I have been expanding at net a fair bit, also reformatting (more numbered environments) and re-arranging (more subsections, the order of some paragraphs reversed, where it seemed to help the reader).
Mainly I wanted to, and did, add statement and detailed proof of these four facts:
(The last of these statements I also copied to a stand-alone entry compact spaces equivalently have converging subnet of every net. )
Most of the other edits to the entry that I did were meant to make the statement of these proofs flow nicely. To that end for example I made explicit the classes of examples of directed sets that are needed in the proofs, in a Backgrounds-subsection “Directed sets”.
And since I added all these proofs in the subsection “Relation to topology” (now “Properties – Relation to topology”) I moved the plain definition of convergence of nets in topological spaces, which used to be there, to the section Definition – Nets.

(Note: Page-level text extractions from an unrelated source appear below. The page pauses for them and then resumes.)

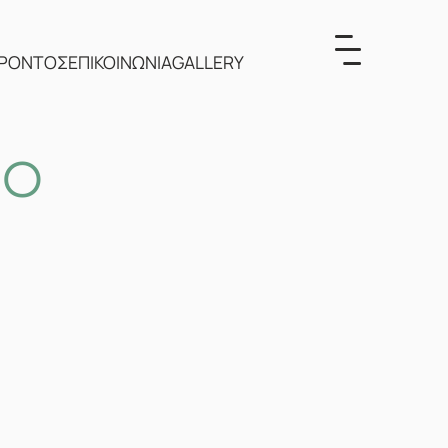
ΕΡΟΝΤΟΣ
ΕΠΙΚΟΙΝΩΝΙΑ
GALLERY
ΝΟ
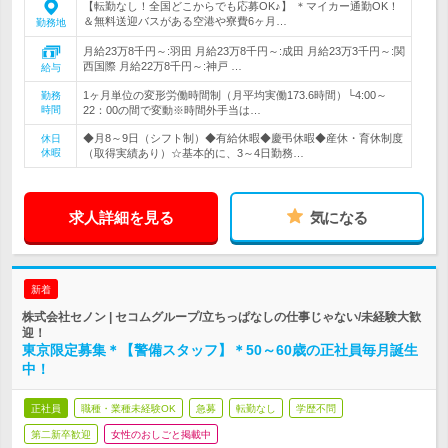
【転勤なし！全国どこからでも応募OK♪】 ＊マイカー通勤OK！
＆無料送迎バスがある空港や寮費6ヶ月…
勤務地
月給23万8千円～:羽田 月給23万8千円～:成田 月給23万3千円～:関
西国際 月給22万8千円～:神戸 …
給与
1ヶ月単位の変形労働時間制（月平均実働173.6時間）└4:00～
勤務
時間
22：00の間で変動※時間外手当は…
◆月8～9日（シフト制）◆有給休暇◆慶弔休暇◆産休・育休制度
休日
休暇
（取得実績あり）☆基本的に、3～4日勤務…
求人詳細を見る
気になる
新着
株式会社セノン | セコムグループ/立ちっぱなしの仕事じゃない/未経験大歓
迎！
東京限定募集＊【警備スタッフ】＊50～60歳の正社員毎月誕生
中！
正社員
職種・業種未経験OK
急募
転勤なし
学歴不問
第二新卒歓迎
女性のおしごと掲載中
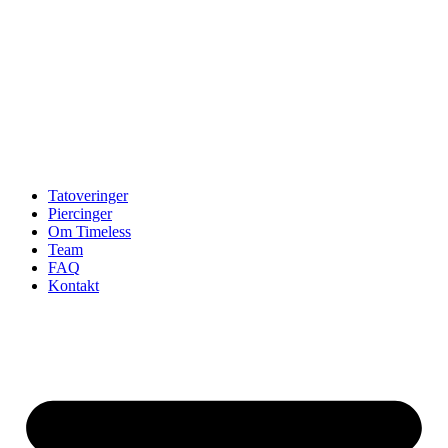
Tatoveringer
Piercinger
Om Timeless
Team
FAQ
Kontakt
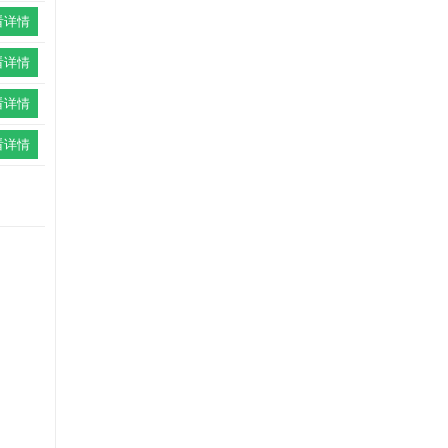
看详情
看详情
看详情
看详情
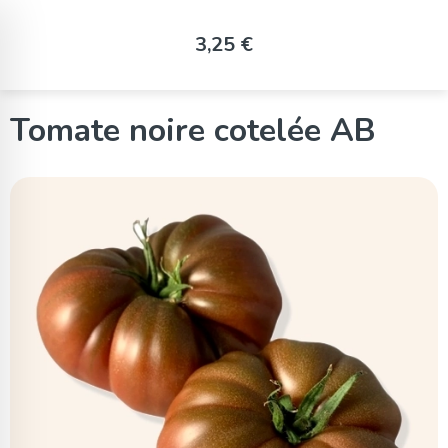
Panneau de gestion des cookies
3,25 €
Tomate noire cotelée AB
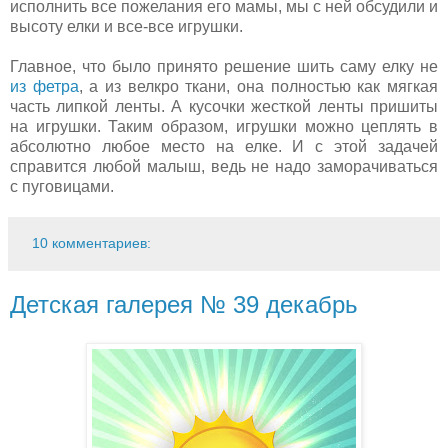
исполнить все пожелания его мамы, мы с ней обсудили и
высоту елки и все-все игрушки.
Главное, что было принято решение шить саму елку не
из фетра
, а из велкро ткани, она полностью как мягкая
часть липкой ленты. А кусочки жесткой ленты пришиты
на игрушки. Таким образом, игрушки можно цеплять в
абсолютно любое место на елке. И с этой задачей
справится любой малыш, ведь не надо заморачиваться
с пуговицами.
10 комментариев:
Детская галерея № 39 декабрь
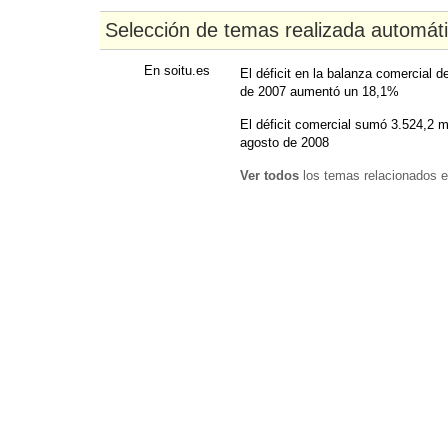
Selección de temas realizada automát
En soitu.es
El déficit en la balanza comercial d
de 2007 aumentó un 18,1%
El déficit comercial sumó 3.524,2 m
agosto de 2008
Ver todos
los temas relacionados e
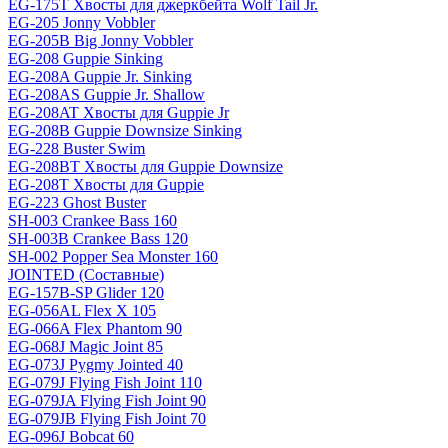
EG-175T Хвосты для джеркбейта Wolf Tail Jr.
EG-205 Jonny Vobbler
EG-205B Big Jonny Vobbler
EG-208 Guppie Sinking
EG-208A Guppie Jr. Sinking
EG-208AS Guppie Jr. Shallow
EG-208AT Хвосты для Guppie Jr
EG-208B Guppie Downsize Sinking
EG-228 Buster Swim
EG-208BT Хвосты для Guppie Downsize
EG-208T Хвосты для Guppie
EG-223 Ghost Buster
SH-003 Crankee Bass 160
SH-003B Crankee Bass 120
SH-002 Popper Sea Monster 160
JOINTED (Составные)
EG-157B-SP Glider 120
EG-056AL Flex X 105
EG-066A Flex Phantom 90
EG-068J Magic Joint 85
EG-073J Pygmy Jointed 40
EG-079J Flying Fish Joint 110
EG-079JA Flying Fish Joint 90
EG-079JB Flying Fish Joint 70
EG-096J Bobcat 60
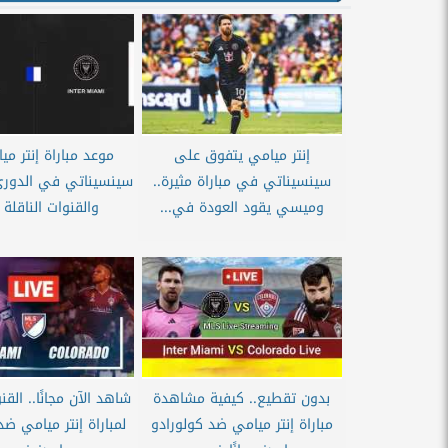
إنتر ميامي يتفوق على
موعد مباراة إنتر م
سينسيناتي في مباراة مثيرة..
سينسيناتي في الدوري
وميسي يقود العودة في...
والقنوات الناقلة مج
بدون تقطيع.. كيفية مشاهدة
شاهد الآن مجانًا.. القن
مباراة إنتر ميامي ضد كولورادو
لمباراة إنتر ميامي ضد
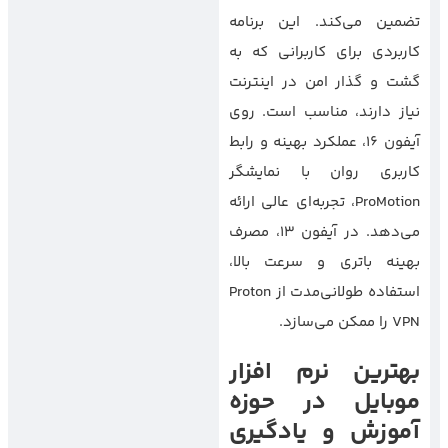
تضمین می‌کند. این برنامه
کاربردی برای کاربرانی که به
گشت و گذار امن در اینترنت
نیاز دارند، مناسب است. روی
آیفون ۱۶، عملکرد بهینه و رابط
کاربری روان با نمایشگر
ProMotion، تجربه‌ای عالی ارائه
می‌دهد. در آیفون ۱۳، مصرف
بهینه باتری و سرعت بالا،
استفاده طولانی‌مدت از Proton
VPN را ممکن می‌سازد.
بهترین نرم افزار
موبایل در حوزه
آموزش و یادگیری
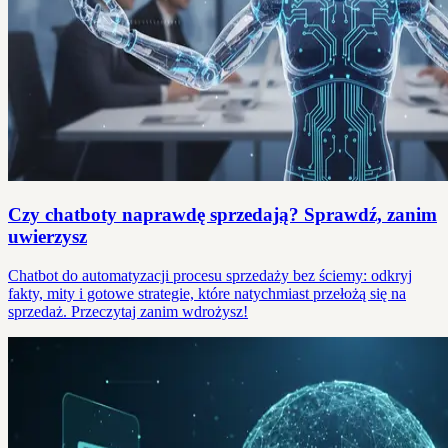
Czy chatboty naprawdę sprzedają? Sprawdź, zanim
uwierzysz
Chatbot do automatyzacji procesu sprzedaży bez ściemy: odkryj
fakty, mity i gotowe strategie, które natychmiast przełożą się na
sprzedaż. Przeczytaj zanim wdrożysz!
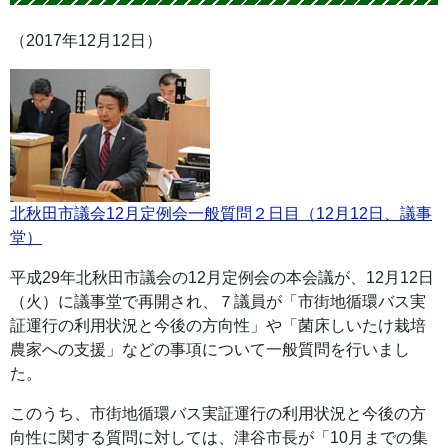
（2017年12月12日）
北秋田市議会12月定例会一般質問２日目（12月12日、議事
堂）
平成29年北秋田市議会の12月定例会の本会議が、12月12日
（火）に議事堂で再開され、７議員が「市街地循環バス実
証運行の利用状況と今後の方向性」や「菌床しいたけ栽培
農家への支援」などの事項について一般質問を行いまし
た。
このうち、市街地循環バス実証運行の利用状況と今後の方
向性に関する質問に対しては、津谷市長が「10月までの集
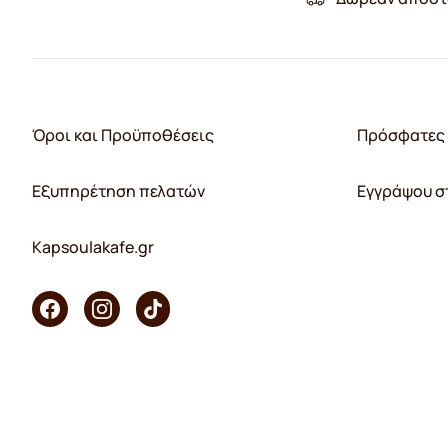
Όροι και Προϋποθέσεις
Πρόσφατες 
Εξυπηρέτηση πελατών
Εγγράψου σ
Kapsoulakafe.gr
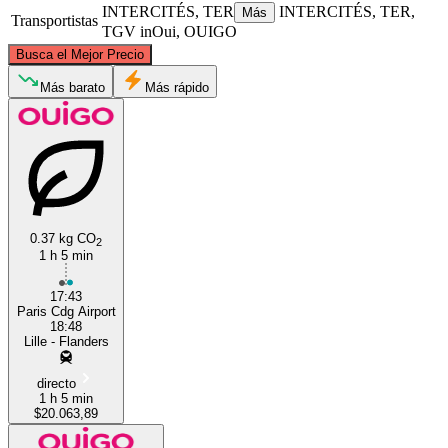
INTERCITÉS, TER
INTERCITÉS, TER,
Más
Transportistas
TGV inOui, OUIGO
©
CARTO
, ©
OpenStreetMap
contributors
Busca el Mejor Precio
Roubaix
Más barato
Más rápido
0.37 kg CO
2
1 h 5 min
Paris
17:43
Paris Cdg Airport
18:48
Lille - Flanders
directo
1 h 5 min
$20.063,89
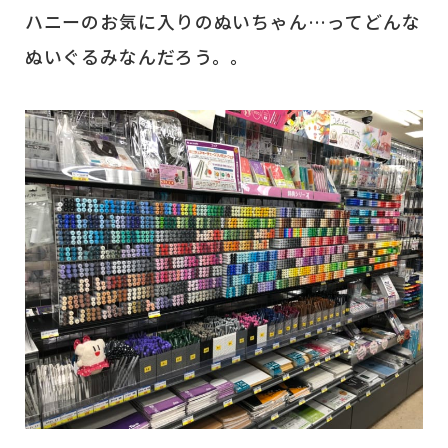
ハニーのお気に入りのぬいちゃん…ってどんな
ぬいぐるみなんだろう。。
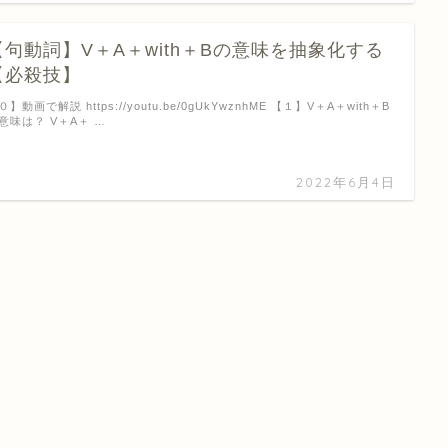
【句動詞】V＋A＋with＋Bの意味を抽象化する
【必殺技】
０】動画で解説 https://youtu.be/0gUkYwznhME 【１】V＋A＋with＋B
意味は？ V＋A＋ …
2022年6月4日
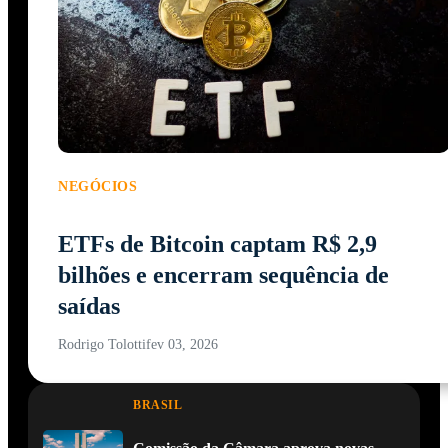
NEGÓCIOS
ETFs de Bitcoin captam R$ 2,9
bilhões e encerram sequência de
saídas
Rodrigo Tolotti
fev 03, 2026
BRASIL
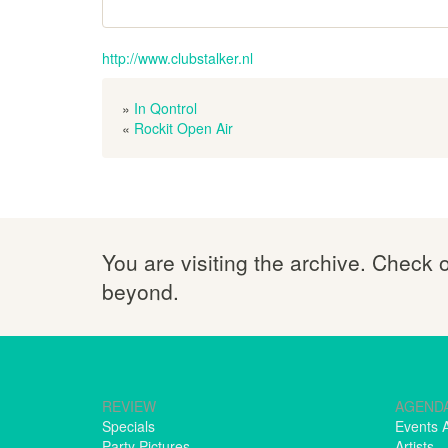
http://www.clubstalker.nl
»
In Qontrol
«
Rockit Open Air
You are visiting the archive. Check 
beyond.
REVIEW
AGEND
Specials
Events 
Party Pictures
Artists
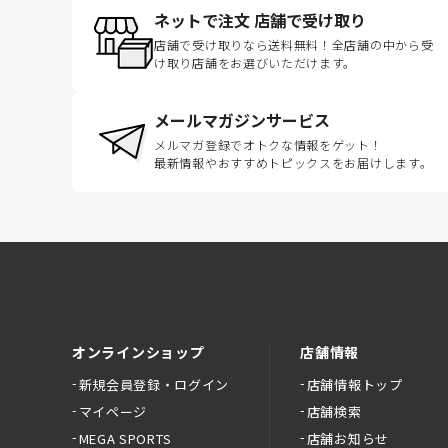
ネットで注文 店舗で受け取り
店舗で受け取りなら送料無料！全店舗の中から受
け取り店舗をお選びいただけます。
メールマガジンサービス
メルマガ登録でオトクな情報をゲット！
最新情報やおすすめトピックスをお届けします。
オンラインショップ
店舗情報
新規会員登録・ログイン
店舗情報トップ
マイページ
店舗検索
MEGA SPORTS
店舗お知らせ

At other places I simply expanded out the originally somewhat terse discussion to (hopefully) more easily readible text, such as in the section Nets and filters.
Finally, I considerably expanded the Idea-section.
All in all, while I did edit a lot, I tried to retain everything that used to be there, if maybe slightly re-arranged. But Toby should please check if he can live with the edits.
The correspondence betwen nets and filters seems very reminiscent of the correspondence between fibrations and presheaves, especially the construction of a filter net as a directed system of pointed sets seems very similar to the Grothendieck construction
Is there any way to make this analogy more precise?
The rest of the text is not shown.